Mientras, todos saben que las provincias rechazarán la constitución unitaria que se les quiere imponer, igual que los proyectos descabellados y delirantes que propone el “partido de principios”, como gustan denominarse. La Rioja resuelve no reconocer al presidente ni las leyes que dicte el Congreso, y declara “la guerra a toda provincia o individuo que atentase contra la religión católica apostólica romana”. Todo el norte del país arde en guerra. Juan Facundo Quiroga es el héroe del federalismo. Genial, valiente como ninguno, dotado de un extraño poder de fascinación, se ha levantado en armas en los llanos riojanos en donde es invencible y poderoso, aunque no ocupe el gobierno. Ha invadido Catamarca y derrocado a las autoridades. Lleva en su bandera el lema “¡Religión o muerte!”. Ahora marcha hacia Tucumán y derrota al usurpador unitario Gregorio Aráoz de Lamadrid. Luego depone los gobiernos de San Juan y Mendoza. En pocos meses, el Tigre de los Llanos –como lo llaman sus enemigos- ha legado a dominar seis provincias, pues hay que agregar San Luis; y son sus aliadas Córdoba y Santiago del Estero. El prodigioso huracán de Facundo, conquistando pueblos y provincias con una rapidez y una violencia inusitada, causa pánico entre los unitarios porteños.
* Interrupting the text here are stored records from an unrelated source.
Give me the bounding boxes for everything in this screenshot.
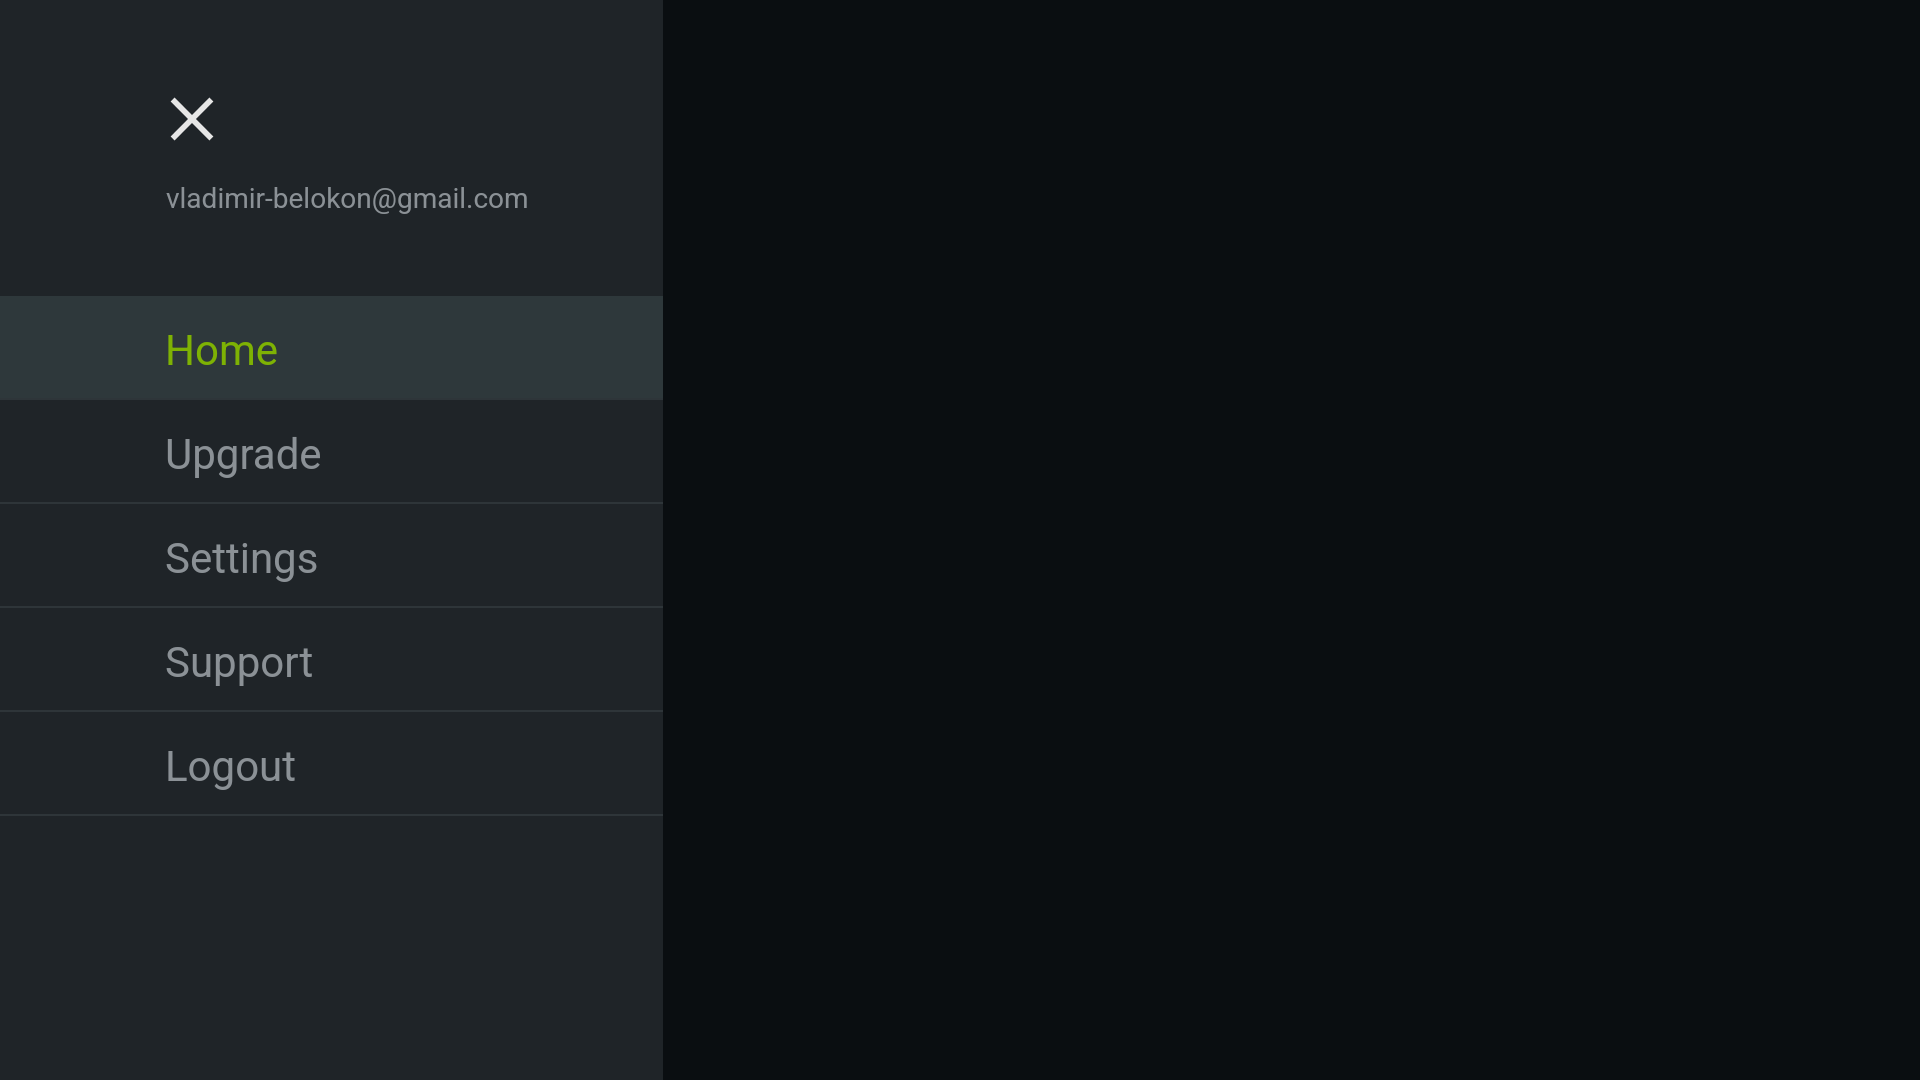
staticText: Settings xyxy=(165,534,319,583)
button[interactable]: Support xyxy=(0,608,663,712)
staticText: vladimir-belokon@gmail.com xyxy=(166,182,529,215)
button[interactable]: Logout xyxy=(0,712,663,816)
staticText: Support xyxy=(165,638,314,687)
button[interactable]: Close navigation drawer xyxy=(144,70,240,166)
staticText: Logout xyxy=(165,742,297,791)
staticText: Home xyxy=(165,326,279,375)
button[interactable]: Home xyxy=(0,296,663,400)
staticText: Upgrade xyxy=(165,430,322,479)
button[interactable]: Upgrade xyxy=(0,400,663,504)
button[interactable]: Settings xyxy=(0,504,663,608)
Sin embargo, la constitución es aprobada el 24 de diciembre. Un pensador de tradición y militancia unitaria, José Manuel Estrada, dice que su partido, prescindiendo de nuestras realidades, formuló “una constitución académica, no política, porque era contraindicada: destinada a perecer mortalmente porque era antipática para las muchedumbres y mala en sí misma”. Pero el Floridablanca criollo siempre actuaba como si ignorase el enorme disgusto del pueblo. Y manda comisionados a todas las provincias, constitución en mano. El que manda a San Juan, cuando llega a Mendoza se entera de que allí domina Quiroga. Le remite al general una nota y un ejemplar de la constitución. Facundo se la devuelve sin abrirla y con unas líneas donde dice que él no abre comunicaciones de quienes dependen de una autoridad que le hace la guerra, pero que contestará con los hechos, pues “no conoce peligros que le arredren y se halla muy distante de rendirse a las cadenas con que se pretende ligarlo al pomposo carro del despotismo”.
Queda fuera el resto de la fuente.